The Brera Art Academy's photographic conservation unit has separately been tackling duplicates in its own digitised holdings — a collection that runs to more than 80,000 scanned prints dating back to the 1880s. The academy began integrating its records with the national ICCD (Istituto Centrale per il Catalogo e la Documentazione) database in late 2025, a move designed to stop the same heritage image being entered independently by regional archives in Lombardy, Piedmont and Veneto.

Milan's approach contrasts with that of Amsterdam, where the Rijksmuseum completed a full deduplication of its 900,000-image online collection in 2023 using open-source tooling built on the IIIF (International Image Interoperability Framework) standard. The Dutch model has since been adopted by institutions in Paris and Lisbon. Milan's civic archive has not yet committed to IIIF compatibility, a gap that archivists at the Politecnico have flagged as a medium-term risk.

How Other Global Cities Compare

London's Metropolitan Archives finished a three-year deduplication project in 2024, reducing its digitised municipal photograph collection by approximately 22 percent in file count while cutting cloud-storage costs. New York City's Municipal Archives, which holds more than 2 million photographs, began a comparable exercise in 2025 under a grant from the Institute of Museum and Library Services; that project is expected to run through late 2027.

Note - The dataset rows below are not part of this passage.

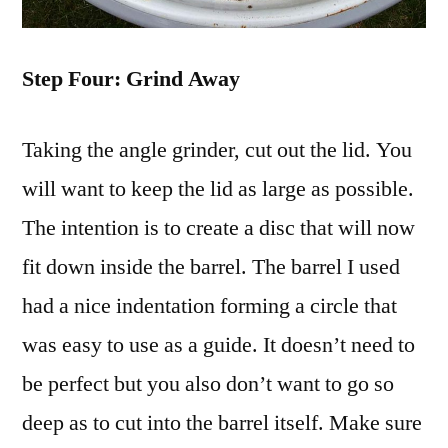
Step Four: Grind Away
Taking the angle grinder, cut out the lid. You
will want to keep the lid as large as possible.
The intention is to create a disc that will now
fit down inside the barrel. The barrel I used
had a nice indentation forming a circle that
was easy to use as a guide. It doesn’t need to
be perfect but you also don’t want to go so
deep as to cut into the barrel itself. Make sure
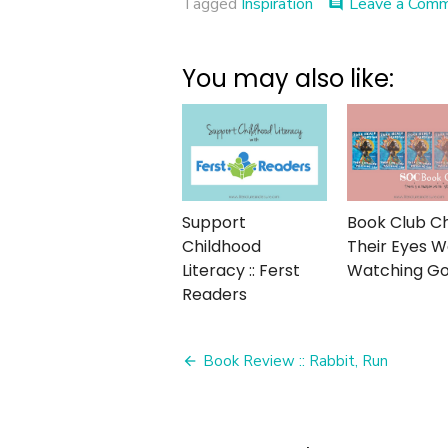
Tagged
Inspiration
Leave a Com
comment
You may also like:
Support
Book Club Cha
Childhood
Their Eyes 
Literacy :: Ferst
Watching G
Readers
Post
Book Review :: Rabbit, Run
navigation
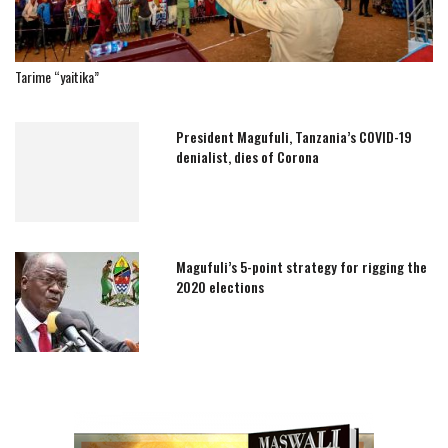
Tarime “yaitika”
President Magufuli, Tanzania’s COVID-19
denialist, dies of Corona
Magufuli’s 5-point strategy for rigging the
2020 elections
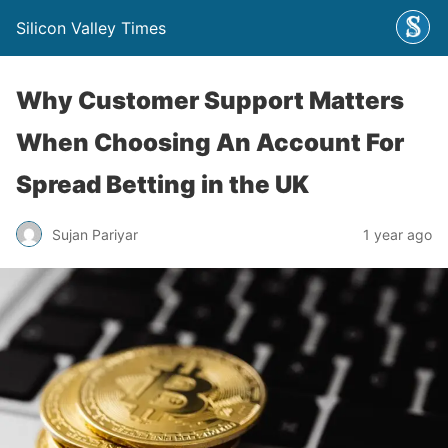
Silicon Valley Times
Why Customer Support Matters
When Choosing An Account For
Spread Betting in the UK
Sujan Pariyar
1 year ago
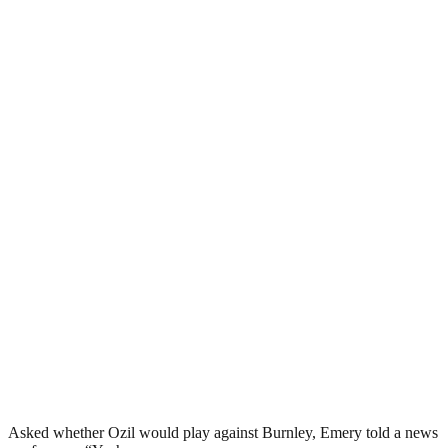
Asked whether Ozil would play against Burnley, Emery told a news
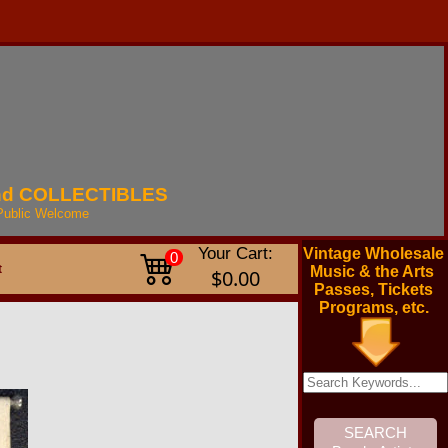
nd
COLLECTIBLES
Public
Welcome
Your Cart:
Vintage Wholesale
0
t
Music & the Arts
$0.00
Passes, Tickets
Programs, etc.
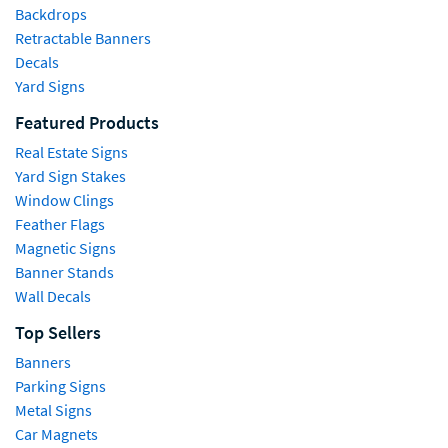
Backdrops
Retractable Banners
Decals
Yard Signs
Featured Products
Real Estate Signs
Yard Sign Stakes
Window Clings
Feather Flags
Magnetic Signs
Banner Stands
Wall Decals
Top Sellers
Banners
Parking Signs
Metal Signs
Car Magnets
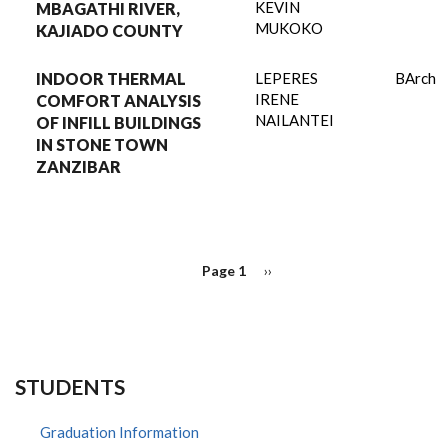
KEVIN
MBAGATHI RIVER,
MUKOKO
KAJIADO COUNTY
INDOOR THERMAL
LEPERES
BArch
IRENE
COMFORT ANALYSIS
NAILANTEI
OF INFILL BUILDINGS
IN STONE TOWN
ZANZIBAR
PAGINATION
Page 1
Next
››
page
STUDENTS
Graduation Information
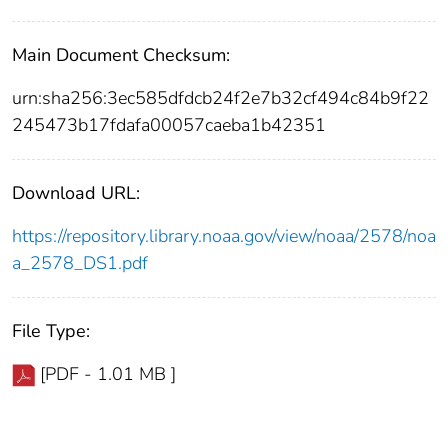
Main Document Checksum:
urn:sha256:3ec585dfdcb24f2e7b32cf494c84b9f22
245473b17fdafa00057caeba1b42351
Download URL:
https://repository.library.noaa.gov/view/noaa/2578/noa
a_2578_DS1.pdf
File Type:
[PDF - 1.01 MB ]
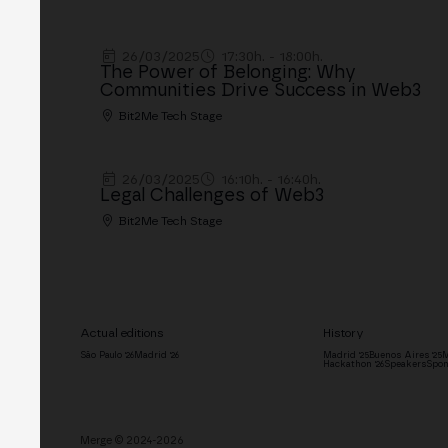
26/03/2025
17:30h. - 18:00h.
The Power of Belonging: Why
Communities Drive Success in Web3
Bit2Me Tech Stage
26/03/2025
16:10h. - 16:40h.
Legal Challenges of Web3
Bit2Me Tech Stage
Actual editions
History
São Paulo '26
Madrid '26
Madrid '25
Buenos Aires '25
M
Hackathon '26
Speakers
Spon
Merge © 2024-2026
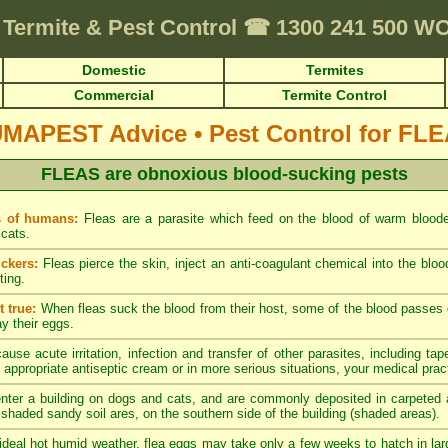
Termite & Pest Control
☎
1300 241 500 W
Domestic
Termites
Commercial
Termite Control
UMAPEST Advice
•
Pest Control for FL
FLEAS are obnoxious blood-sucking pests
s of humans:
Fleas are a parasite which feed on the blood of warm blood
cats.
ckers:
Fleas pierce the skin, inject an anti-coagulant chemical into the blo
ting.
 true:
When fleas suck the blood from their host, some of the blood passes di
ay their eggs.
ause acute irritation, infection and transfer of other parasites, including tap
 appropriate antiseptic cream or in more serious situations, your medical pract
nter a building on dogs and cats, and are commonly deposited in carpeted a
y shaded sandy soil ares, on the southern side of the building (shaded areas).
ideal hot humid weather, flea eggs may take only a few weeks to hatch in lar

What distinguishes Milan from those larger civic archives is the commercial pressure from the fashion and design sector. Studios in the Tortona and 5Vie design districts routinely licence historical images of Milanese streets and interiors for editorial and branding use. Duplicate entries with conflicting rights metadata have created licensing disputes — a problem that London and New York, whose archives serve more purely historical functions, have less urgency to resolve. The Comune's digital office has not published a formal cost estimate for the disputes, but industry practitioners in the Zona Tortona area describe the problem as routine and expensive.

The Olympics deadline is focusing minds. The Milan-Cortina 2026 organising committee is drawing on civic image assets for its own communications archive, and clean metadata will matter when broadcasters and sponsors begin clearing rights in the autumn. The Politecnico team expects to deliver a final deduplication report to the Comune di Milano by September 2026. Whether the civic archive then adopts international interoperability standards — or remains a well-cleaned but isolated repository — will define whether Milan's lead over European rivals proves durable or merely temporary.